Racial Gaps Hold Back Michigan from Achieving Other Goals
The State of Michigan, along with several public and private partners, have set an ambitious goal of having 60 percent of adults obtain a postsecondary degree or credential by 2030. Currently, just 49 percent of adults meet the educational attainment requirement. The state has enacted a few programs to help achieve its “Sixty by 30” goal, including a couple that target the financial costs of attaining a college degree or credential for different segments of the population. These new programs will require time to demonstrate their effectiveness towards helping move the “Sixty by 30” needle.
The AP program has a long track record of providing high school students with exposure to college-level course work and the opportunity to earn college credit. In this light, improving Michigan’s overall AP test-taking rate to match more closely, or exceed, the national rate could be helpful to achieving the state’s broader “Sixty by 30” goal. To do so, state officials must think about what factors prevent nearly one-third of Michigan’s AP students from realizing the full advantages of the program. A rate that is much higher for Black and Hispanic students. These students have already enrolled in the advanced coursework, demonstrating their aptitude, interest, and commitment to college-level material. What will it take to get them to take sit for an AP exam?

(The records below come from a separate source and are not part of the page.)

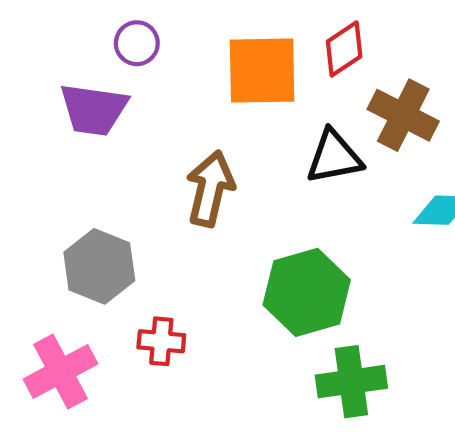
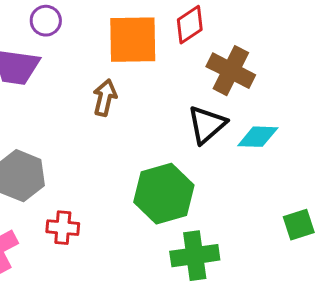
black triangle: (334, 157) -> (207, 125), moved, turned -30
brown arrow: (210, 189) -> (105, 98), moved, size x0.7

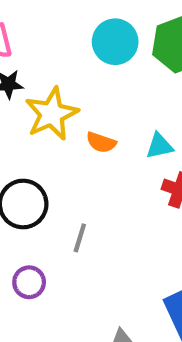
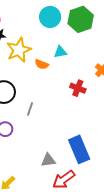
cyan triangle: (159, 146) -> (60, 52), moved

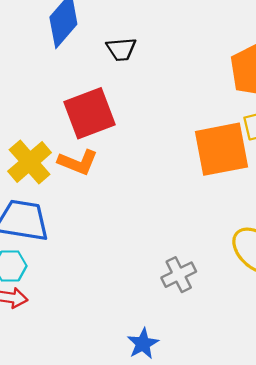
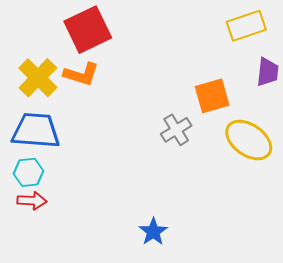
orange square: (222, 149) -> (212, 96), moved, size x0.7
gray cross: (179, 275) -> (176, 130), moved

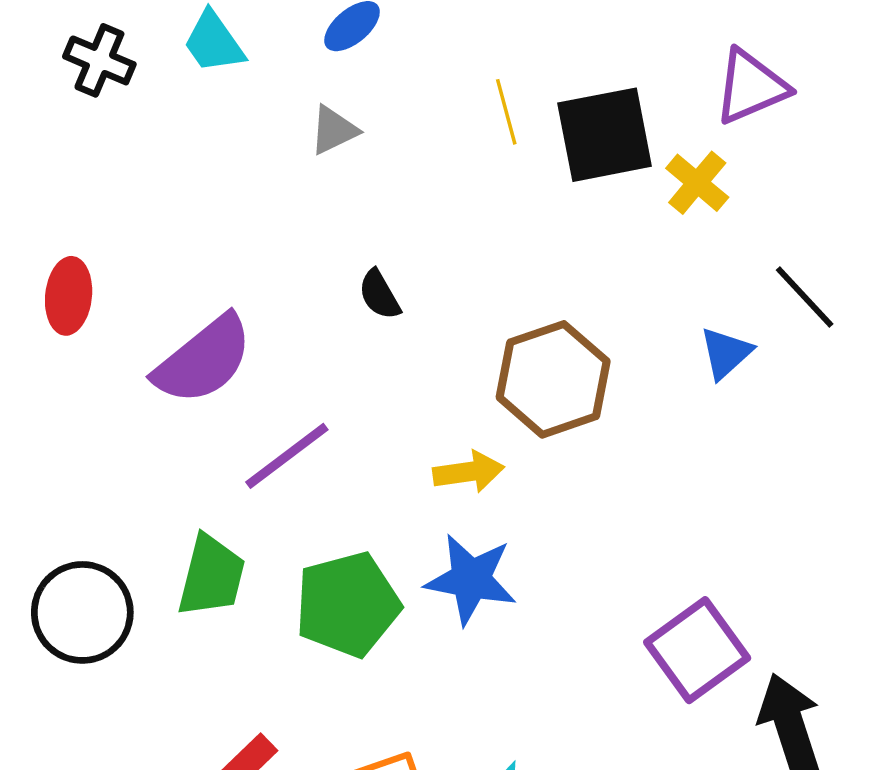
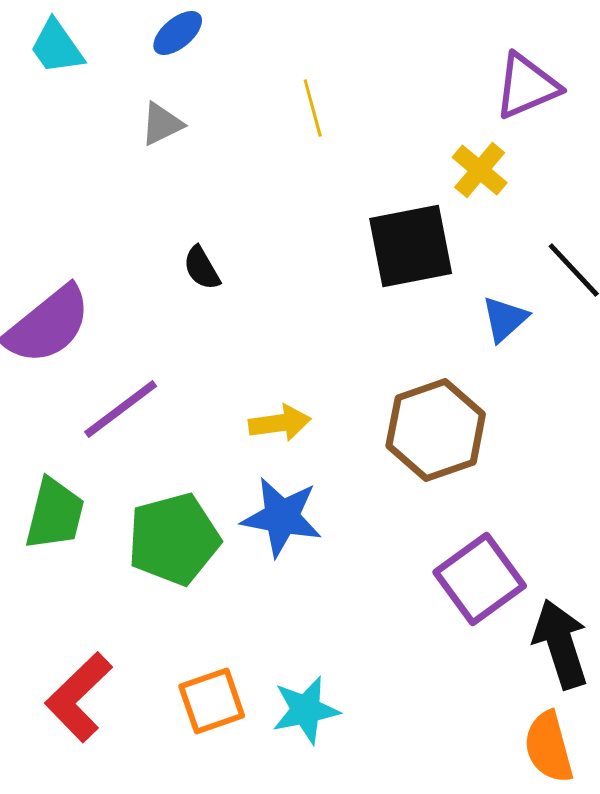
black square: (605, 135) -> (411, 246), moved
brown hexagon: (553, 379) -> (436, 430), moved

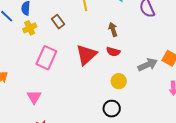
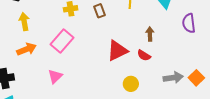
pink rectangle: (46, 58) -> (62, 41), moved
yellow circle: (119, 81) -> (131, 84), moved

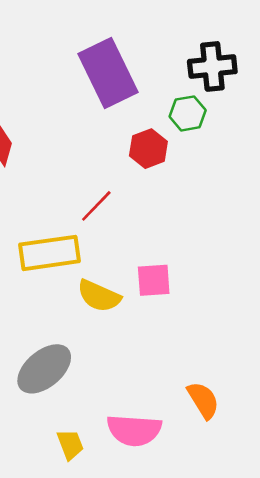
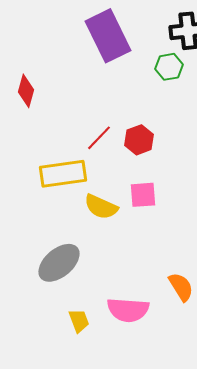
red hexagon: (148, 149) -> (139, 140), moved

The state has addressed one potential barrier. The College Board allows low-income students to pay a reduced rate, while the State of Michigan picks up all but five dollars of the remainder of per-exam fee. The availability of this financial assistance may not be well understood in some corners of the state. The state and district leaders might consider targeted educational and outreach efforts to reach those student groups with the lowest test-taking rates.

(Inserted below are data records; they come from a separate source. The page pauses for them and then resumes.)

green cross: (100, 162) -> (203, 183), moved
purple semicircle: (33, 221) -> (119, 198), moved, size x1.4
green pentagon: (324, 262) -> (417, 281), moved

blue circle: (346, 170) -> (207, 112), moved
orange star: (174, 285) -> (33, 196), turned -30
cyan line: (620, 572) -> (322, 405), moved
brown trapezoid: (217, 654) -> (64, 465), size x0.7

Or the state might consider expanding the population of students eligible for state financial assistance by implementing a sliding-scale to help cover a portion of the testing costs. Currently, only low-income students (i.e., those from families with household incomes of 185 percent or less of the federal poverty level – currently about $51,000 for a family of four) qualify for state assistance. The state might consider reducing the fees, on a sliding scale, for students from families above this limit.
It might also be the case that students attending districts with high non-testing rates for underrepresented student groups are not prepared to take the exam and earn college credit. State technical assistance could be provided to ensure that these districts’ AP programs are adequately preparing students for the opportunity to earn college credit. This might involve ensuring school staff are qualified as subject experts for the AP material and providing appropriate supplemental support to those students who need it before sitting for an exam.

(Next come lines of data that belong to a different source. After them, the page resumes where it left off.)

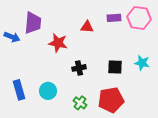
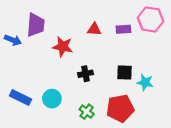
purple rectangle: (114, 18) -> (123, 29), moved
cyan star: (142, 63) -> (145, 82), moved
blue rectangle: (19, 90) -> (20, 98), turned -48

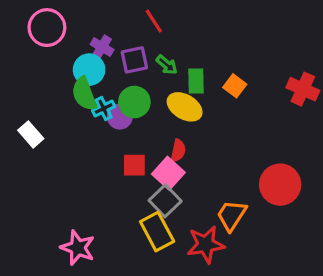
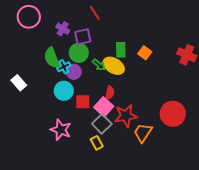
green arrow: (167, 65) -> (99, 65), moved
cyan circle: (89, 70) -> (64, 91), moved
green circle: (134, 102) -> (79, 53), moved
yellow rectangle: (157, 232) -> (97, 143), size x0.6
red star: (206, 244) -> (126, 116), moved
pink star: (78, 248) -> (61, 130), moved

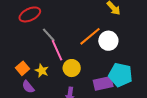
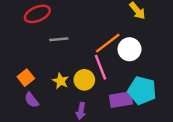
gray line: (49, 35) -> (59, 39), turned -56
pink line: (57, 50) -> (100, 67), moved
yellow star: (42, 71) -> (61, 81), moved

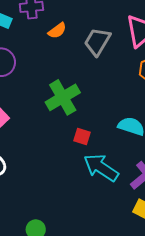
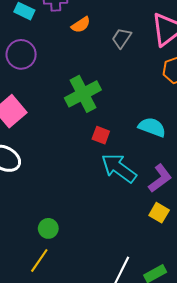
gray trapezoid: (97, 42) -> (122, 38), size x0.7

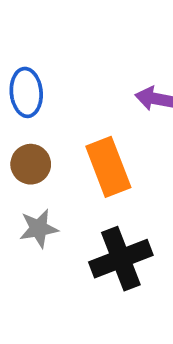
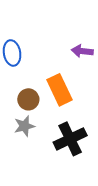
brown circle: (31, 164) -> (28, 99), moved

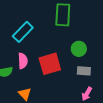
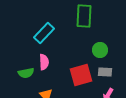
red square: (50, 64) -> (81, 75), moved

Michigan’s disparities in AP enrollment and test-taking among underrepresented students standout from the national experience. This fact alone should be motivation for state and local officials to direct their attention to the inequities across student groups. But these differences are also holding the state back from realizing its larger goal of getting more working-age adults with a college degree or advanced certificate. Given the pressing need to increase the educational attainment of Michigan workers to address workforce shortages and income disparities, policymakers may want to direct their attention to initiatives that will raise AP participation and test-taking among as many students as possible.